=== Begin Enclosure ===

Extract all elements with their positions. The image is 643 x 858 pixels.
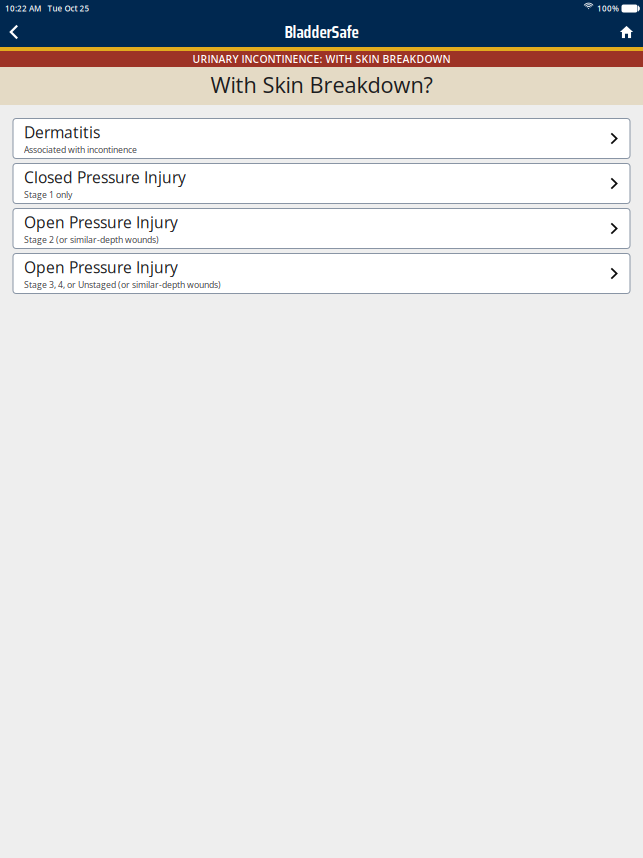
staticText: Stage 3, 4, or Unstaged (or similar-dept… xyxy=(24,279,221,290)
staticText: With Skin Breakdown? xyxy=(210,70,432,99)
staticText: Stage 2 (or similar-depth wounds) xyxy=(24,234,159,246)
staticText: 10:22 AM xyxy=(5,3,41,14)
staticText: Tue Oct 25 xyxy=(48,3,90,14)
staticText: Closed Pressure Injury xyxy=(24,166,186,188)
button[interactable]: Dermatitis xyxy=(13,118,630,158)
staticText: Open Pressure Injury xyxy=(24,256,178,278)
staticText: URINARY INCONTINENCE: WITH SKIN BREAKDOW… xyxy=(192,52,450,66)
button[interactable]: Closed Pressure Injury xyxy=(13,164,630,204)
staticText: Stage 1 only xyxy=(24,189,72,200)
staticText: Open Pressure Injury xyxy=(24,212,178,233)
button[interactable]: Open Pressure Injury xyxy=(13,254,630,294)
button[interactable]: Open Pressure Injury xyxy=(13,208,630,248)
button[interactable]: Home xyxy=(612,17,642,47)
button[interactable]: Back xyxy=(0,17,28,47)
staticText: Dermatitis xyxy=(24,122,100,143)
staticText: 100% xyxy=(597,3,619,14)
staticText: Associated with incontinence xyxy=(24,144,137,156)
staticText: BladderSafe xyxy=(284,18,358,46)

=== End Enclosure ===

■ The task
In the entries above, identify every line with the word "Open". Copy those lines.

■ Final answer
staticText: Open Pressure Injury xyxy=(24,256,178,278)
staticText: Open Pressure Injury xyxy=(24,212,178,233)
button[interactable]: Open Pressure Injury xyxy=(13,254,630,294)
button[interactable]: Open Pressure Injury xyxy=(13,208,630,248)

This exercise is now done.